Many artists also remain concerned about the lack of clarity around training data. Without formal consent or opt-out tools for creators on platforms like YouTube, Veo’s capabilities could be seen as drawing from (and replacing) the work of the very communities that power it.
Google says it is committed to responsible AI use and continues to test Veo with red-teaming exercises to identify abuse cases. It also relies on user feedback tools and policy enforcement to detect violations, though details on enforcement mechanisms remain limited.
That said, Veo 3’s creative potential is undeniable, and for businesses, creators, and Google’s own AI ambitions, it appears to mark a significant step forward in the race to multimodal dominance.
What Does This Mean For Your Business?
The arrival of Veo 3 appears to place Google at a clear technological advantage, at least temporarily, by addressing one of the most limiting aspects of AI video creation so far (i.e. the lack of audio). By combining video and sound generation into a single, prompt-driven process, it gives users far more flexibility and reduces the need for specialist editing tools or additional production stages. This will likely appeal to a wide range of professionals, from marketing teams to educators and indie content creators who want fast, realistic results without high production overheads.
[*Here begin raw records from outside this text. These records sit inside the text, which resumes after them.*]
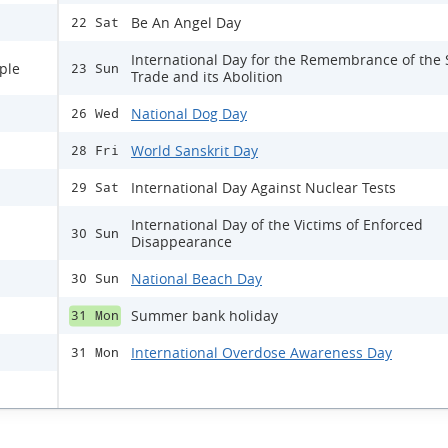
Be An Angel Day
22 Sat
International Day for the Remembrance of the 
ple
23 Sun
Trade and its Abolition
National Dog Day
26 Wed
World Sanskrit Day
28 Fri
International Day Against Nuclear Tests
29 Sat
International Day of the Victims of Enforced
30 Sun
Disappearance
National Beach Day
30 Sun
Summer bank holiday
31 Mon
International Overdose Awareness Day
31 Mon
For UK businesses in particular, the ability to generate short, full-sound videos in seconds could transform workflows across advertising, training, communications, and social media. SME marketing teams with limited budgets could produce explainers or campaign content in-house, while creative agencies may be able to build new service models around generative assets. However, the high monthly cost of access via Gemini’s AI Ultra plan may still limit uptake to larger firms or early adopters in creative sectors for now.
Competitively, Veo 3 puts pressure on OpenAI, Meta, and other major players who are still struggling to synchronise visuals and sound in a meaningful way. However, it also raises expectations. The moment Google delivers this feature set, users and clients may begin to assume it as standard. And as competitors catch up or release open-access alternatives, Google may need to expand Veo’s availability beyond Gemini and into more accessible developer platforms like Vertex AI or YouTube integrations.
The ethical questions are not going away either. Artists and voice professionals continue to challenge the use of training data that may have been scraped without consent. Even with SynthID watermarking, the risk of misuse or deepfake production remains a concern for regulators and rights-holders. Unless Google can offer greater transparency and clearer opt-out mechanisms, it may face mounting legal and reputational risks as adoption grows.
For now, though, Veo 3 appears to set a new benchmark in what multimodal AI tools can achieve. Whether it remains a premium creative niche or signals a broader shift in how visual content is produced will depend on how Google chooses to scale and integrate its technology in the months ahead.